Mental Health Month
Mental Health Month
Since 1949, Mental Health America has designated May as Mental Health Month, making this the 70th anniversary of this important celebration. Mental Health is critical to one’s overall well-being, and mental illness is much more common than many realize. In fact, mental health disorders are the most common diseases of children. A recent study in the Journal of American Academy of Child and Adolescent Psychiatry has found that half of American youth will have had a diagnosable mental illness at some point before they are eighteen.
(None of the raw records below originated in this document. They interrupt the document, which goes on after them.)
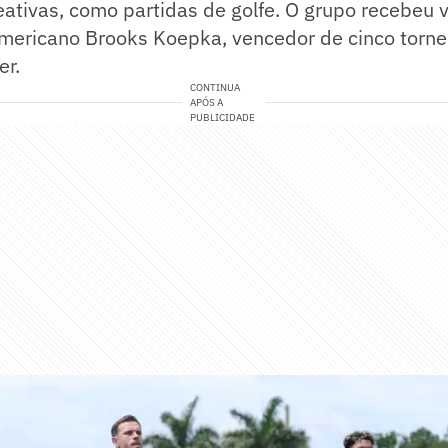
eativas, como partidas de golfe. O grupo recebeu v
americano Brooks Koepka, vencedor de cinco tornei
er.
CONTINUA
APÓS A
PUBLICIDADE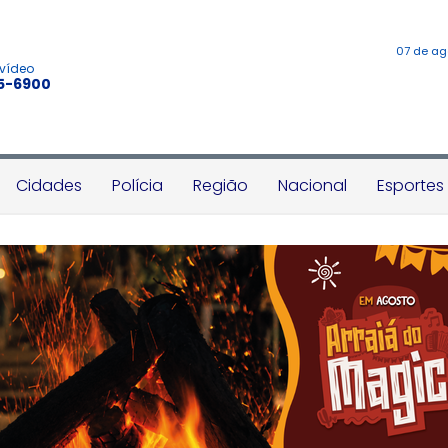
07 de ag
 vídeo
45-6900
Cidades
Polícia
Região
Nacional
Esportes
Research shows that the three most common psychiatric disorders in children are: anxiety disorders, ADHD and disruptive behavior, and depression and bipolar disorders. While specific medication and therapies effectively treat these - and all psychiatric - disorders, a healthy lifestyle can help prevent the onset or worsening of these conditions. Moreover, certain healthy steps can help individuals to recover from and eliminate symptoms of these disorders.
Below are some recommended steps for taking care of your body and your mind:
Diet and Nutrition. Fill your diet with vegetables, fruits, legumes, fish, nuts, whole grains, avocados, and olive oil. Reserve sweets and salty foods for special occasions.
Exercise. Research has shown that exercise is as beneficial as therapy and medication for reducing symptoms of depression and anxiety. Ten minutes of moderate to vigorous activity done 15 times a week is enough to have benefits.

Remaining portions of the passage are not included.